The last Spider-Man movie opened up many discussions, but one quote caught my attention: “If you expect disappointment, then you can never really get disappointed”.
May sound obvious and quite pessimistic at first, but it makes a lot of sense and, as it turns out, is backed in a way by research.
“Blessed are those who expect nothing: Lowering expectations as a way of avoiding disappointment” - https://doi.org/10.1016/S0167-4870(02)00211-8 is an insightful paper that addresses how people try to avoid disappointment by lowering their expectations about obtaining a desired but uncertain outcome.
The authors tested the hypothesis that people employ this strategy when two conditions are met. The first condition is the anticipation of self-relevant feedback about the attainment of the outcome. The second is regarding the timing of the anticipated feedback. Hence, the feedback is anticipated in the near future.
The results support their hypothesis, showing that people only lowered their estimates concerning a test score when they expected immediate feedback on that test and when the test was relevant for them.

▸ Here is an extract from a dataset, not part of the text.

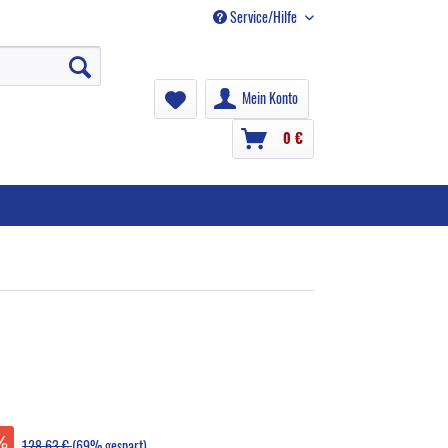
Service/Hilfe
Mein Konto
0 €
128,63 €
(69% gespart)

Do you lower your expectations to avoid disappointment?
Nicely put, @Natalija. We shouldn’t avoid disappointments and negative emotions at all costs. Still, a healthy amount of defensive mechanisms helps us function better. As always, I think balance is key.
In college we discussed about the correlation between setting high expectations and the locus of control. People with internal locus of control tend to set higher goals and have higher expectations in general. While those with external locus of control tend to minimize their expectations and goals. And about your question: I don't, and huge part of it is thanks to the amazing Tony Robbins. I remember listening to one of his podcast a few years ago, being so scared to get out of my comfort zone. This man has thaught me that being disappointed equals being alive. If you never get disappointed, are you even living at all..? Life is not a simple path, there will be many ups and downs and that's actually the beauty of it.
That's an interesting hypothesis.
I wonder to what extent this tactic is employed by people with or without varying personality types. I can imagine that this would be a useful and frequent technique used by individuals whose self-worth is quite low. For example, an individual, in this case, can prepare themselves for the worst-case scenario whilst not dimming their joy at a positive result or outcome.
I've known some people with depression who have at the very least endorsed this method if not fully succeeding in its practice.